Si fa sempre più alta la tensione tra Polonia e Russia. Il governo di Varsavia ha deciso di installare sei torri di osservazione al confine con Kaliningrad, enclave russa sul Mar Baltico al confine con la Polonia. Le torri saranno attrezzate con un sistema di videosorveglianza e i dati verranno trasmessi costantemente alle divisioni regionali della Guardia di frontiera.
L’intenzione è quella di controllare la frontiera con la Russia dopo negli scorsi giorni è venuta all’orecchio di Varsavia una voce inquietante. Secondo alcuni rapporti dei servizi polacchi, infatti, la Russia avrebbe spostato missili Iskander a corto raggio nelle basi militari vicine a Kaliningrad. Le torri, che dovrebbero entrare in funzione dal prossimo giugno costeranno circa due milioni e mezzo di euro, coperti al 75% da fondi dell’Unione Europea.

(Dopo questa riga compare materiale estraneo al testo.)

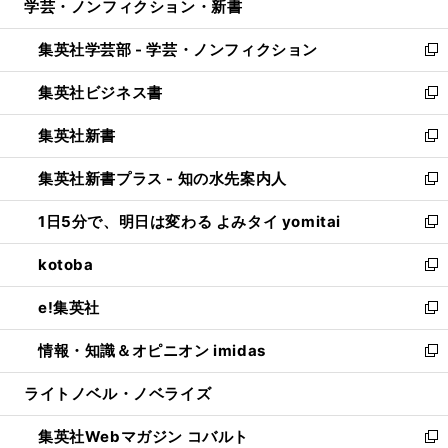
学芸・ノンフィクション・新書
く
で
ド
ィ
い
開
ウ
ン
ウ
集英社学芸部 - 学芸・ノンフィクション
く
で
ド
ィ
新
開
ウ
ン
し
集英社ビジネス書
く
で
ド
い
新
開
ウ
ウ
し
集英社新書
く
で
ィ
い
新
開
ン
ウ
し
集英社新書プラス - 知の水先案内人
く
ド
ィ
い
新
ウ
ン
ウ
し
1日5分で、明日は変わる よみタイ yomitai
で
ド
ィ
い
新
開
ウ
ン
ウ
し
kotoba
く
で
ド
ィ
い
新
開
ウ
ン
ウ
し
e!集英社
く
で
ド
ィ
い
新
開
ウ
ン
ウ
し
情報・知識＆オピニオン imidas
く
で
ド
ィ
い
新
開
ウ
ン
ウ
し
ライトノベル・ノベライズ
く
で
ド
ィ
い
開
ウ
ン
ウ
集英社Webマガジン コバルト
く
で
ド
ィ
新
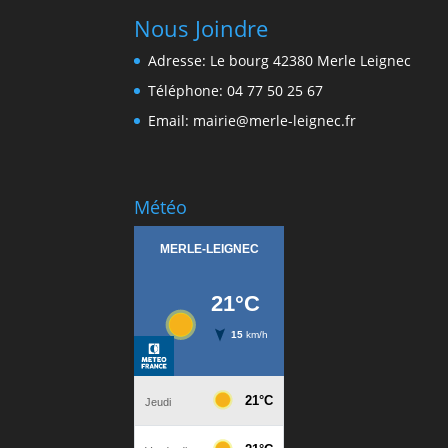
Nous Joindre
Adresse: Le bourg 42380 Merle Leignec
Téléphone: 04 77 50 25 67
Email: mairie@merle-leignec.fr
Météo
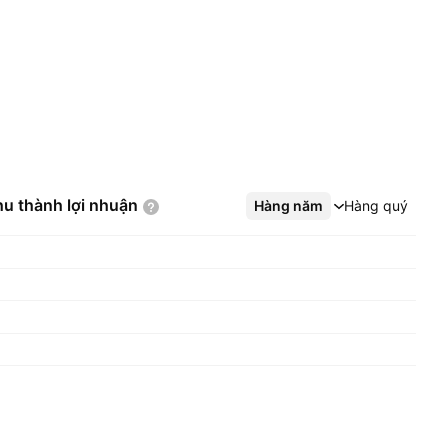
hu thành lợi
nhuận
Hàng năm
Xem thêm
Hàng quý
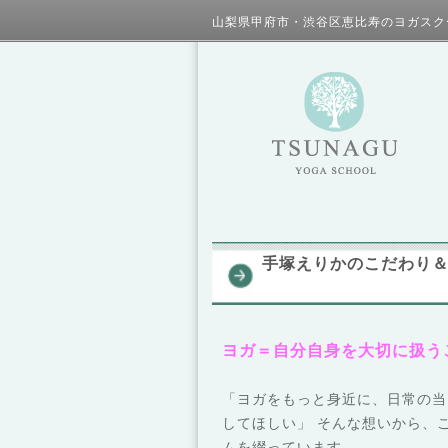
山梨県甲府市・渋谷区恵比寿のヨガスク
手塚えりかのこだわり＆
ヨガ＝自分自身を大切に扱う
「ヨガをもっと身近に、日常の当
してほしい」 そんな想いから、
ムを綴っています。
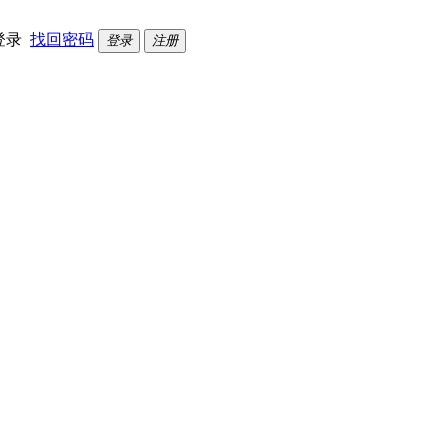
登录
找回密码
登录
注册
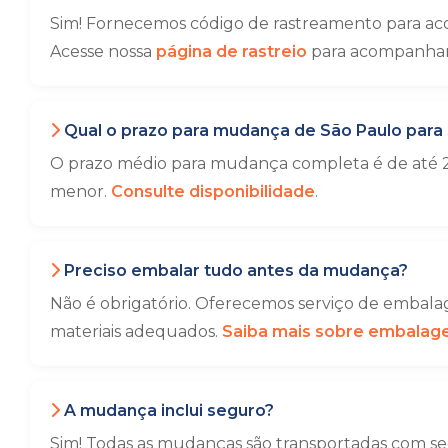
Sim! Fornecemos código de rastreamento para ac
Acesse nossa
página de rastreio
para acompanhar 
Qual o prazo para mudança de São Paulo para
O prazo médio para mudança completa é de até 2
menor.
Consulte disponibilidade
.
Preciso embalar tudo antes da mudança?
Não é obrigatório. Oferecemos serviço de embalag
materiais adequados.
Saiba mais sobre embala
A mudança inclui seguro?
Sim! Todas as mudanças são transportadas com seg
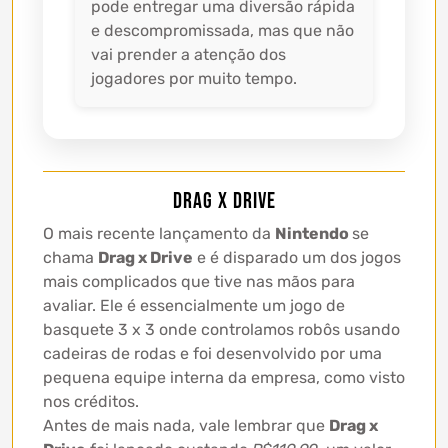
pode entregar uma diversão rápida
e descompromissada, mas que não
vai prender a atenção dos
jogadores por muito tempo.
Drag x Drive
O mais recente lançamento da
Nintendo
se
chama
Drag x Drive
e é disparado um dos jogos
mais complicados que tive nas mãos para
avaliar. Ele é essencialmente um jogo de
basquete 3 x 3 onde controlamos robôs usando
cadeiras de rodas e foi desenvolvido por uma
pequena equipe interna da empresa, como visto
nos créditos.
Antes de mais nada, vale lembrar que
Drag x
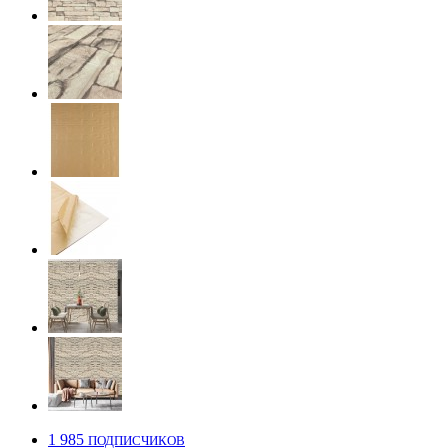
1 985
ПОДПИСЧИКОВ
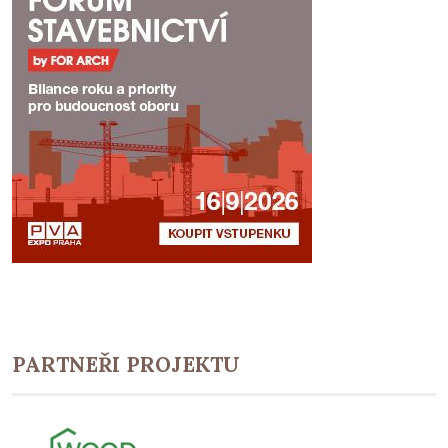
PARTNEŘI PROJEKTU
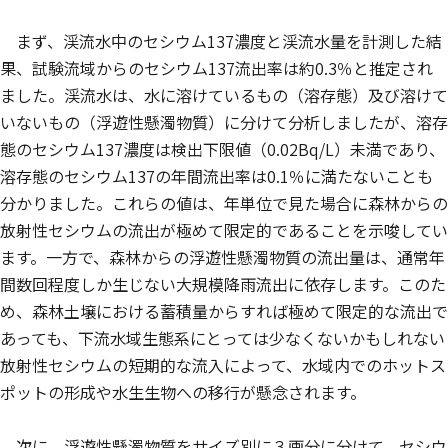
まず、渓流水中のセシウム137濃度と渓流水量を計測した結
果、試験流域からのセシウム137流出率は約0.3％と推定され
ました。渓流水は、水に溶けているもの（溶存態）及び溶けて
いないもの（浮遊性懸濁物質）に分けて分析しましたが、溶存
態のセシウム137濃度は検出下限値（0.02Bq/L）未満であり、
溶存態のセシウム137の年間流出率は0.1％に満たないことも
分かりました。これらの値は、年単位で見た場合に森林からの
放射性セシウムの流出が極めて限定的であることを示唆してい
ます。一方で、森林からの浮遊性懸濁物質の流出量は、通常年
間数回程度しか生じない大規模降雨流出に依存します。このた
め、森林土壌における蓄積量からすれば極めて限定的な流出で
あっても、下流水域生態系にとっては少なくないかもしれない
放射性セシウムの短期的な流入によって、水域内でのホットス
ポットの形成や水生生物への移行が懸念されます。
次に、浮遊性懸濁物質をサイズ別に３画分に分けて、セシウ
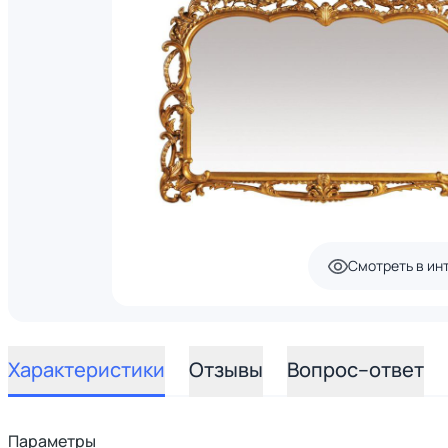
Смотреть в ин
Характеристики
Отзывы
Вопрос–ответ
Параметры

Si tratta solo dell’ultimo capitolo di una vera e propria escalation nei cattivi rapporti tra Polonia e Russia. Nello scorso novembre Mosca ha espulso diversi diplomatici polacchi in risposta a una identica misura del governo di Varsavia adottata dopo uno scandalo di spionaggio che a ottobre aveva portato all’arresto di un ufficiale dell’esercito polacco accusato di spiare per conto della Russia e di un’altra persona con doppia nazionalità polacca e russa. Le vecchie ferite storiche fanno fatica a rimarginarsi e, anzi, il rischio è che se ne possano aprire di nuove.